I want to die gracefully. Moving and transitioning with grace and ease is also how I wish to live my day to day life. My desire for greater connection with loved ones inspires me to allow space for grace.
In the past, transitions challenged my sense of calm and ease. From day one, I felt the pinch of forceps on my temples, hurrying me to a place I wasn’t ready to be. (I’m talking about the birth process.) Therefore, I historically run a few minutes late. I rush past my beloveds, spill my coffee, and wonder which clock to believe. This frenetic energy didn’t get me where I wanted to go.
Developing an observing quality of mind, I saw myself racing around and my connections with others suffered. This woke me up.
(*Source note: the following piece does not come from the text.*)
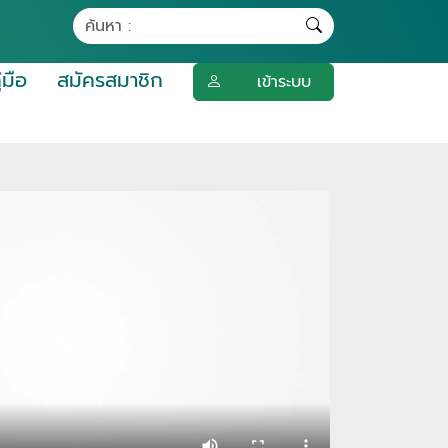
ู่มือ
สมัครสมาชิก
เข้าระบบ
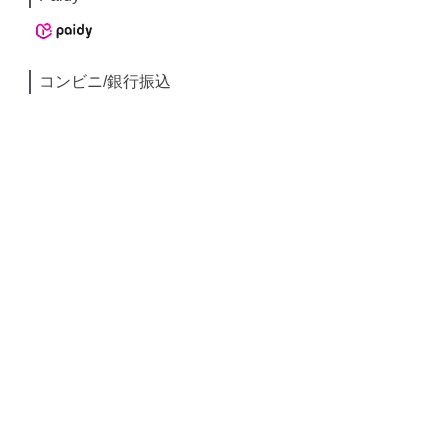
コンビニ/銀行振込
I began to slow down, say good-bye with a soft gaze, offer hugs, and guess what, grace and ease entered my heart… and I ended up being on time!
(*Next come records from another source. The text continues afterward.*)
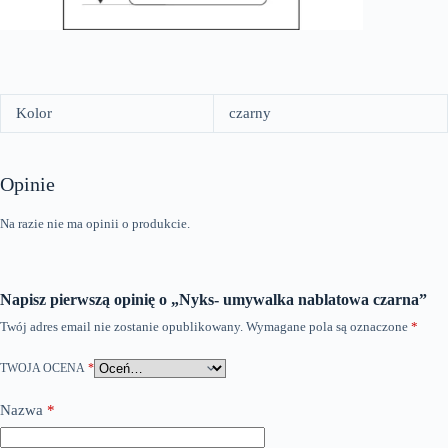
Kolor
czarny
Opinie
Na razie nie ma opinii o produkcie.
Napisz pierwszą opinię o „Nyks- umywalka nablatowa czarna”
Twój adres email nie zostanie opublikowany.
Wymagane pola są oznaczone
*
TWOJA OCENA
*
Nazwa
*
Being Mortal & Transitioning Gracefully
I highly recommend this book, Being Mortal, by Atul Gawande which encourages us to find a new conversation around medicine and what matters most at the end. He describes the experiences of several of his patients’ deaths and the deterioration of his own father. He explores new ways of working with others to empower them to contemplate their own death and the considerations of family before they find themselves in the “throes of crisis and fear.” He highlights what I find myself infinitely curious about, which is, what is the story we tell ourselves about our lives?
To quote directly from the text,
“People seemed to have two different selves–an experiencing self who endures every moment equally and a remembering self who gives almost all the weight of judgment afterward to two single points in time, the worst moment and the last one. The remembering self seems to stick to the Peak-End rule even when the ending is an anomaly. Just a few minutes without pain at the end of their medical procedure dramatically reduced patients’ overall pain ratings even after they’d experienced more than half an hour of high level pain. ‘That wasn’t so terrible,’ they’d reported afterward. A bad ending skewed the pain scores upward just as dramatically.”
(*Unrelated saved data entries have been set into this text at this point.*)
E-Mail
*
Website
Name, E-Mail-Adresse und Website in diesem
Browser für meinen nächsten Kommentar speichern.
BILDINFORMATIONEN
We have purposes larger than ourselves
“In the end, people don’t view their life as merely the average of all of its moments–which, after all, is mostly nothing much plus some sleep. For human beings, life is meaningful because it is a story. A story has a sense of a whole, and its arc is determined by the significant moments, the ones where something happens. Measurements of people’s minute-by-minute levels of pleasure and pain miss this fundamental aspect of human existence. A seemingly happy life can be empty. A seemingly difficult life may be devoted to a great cause. We have purposes larger than ourselves.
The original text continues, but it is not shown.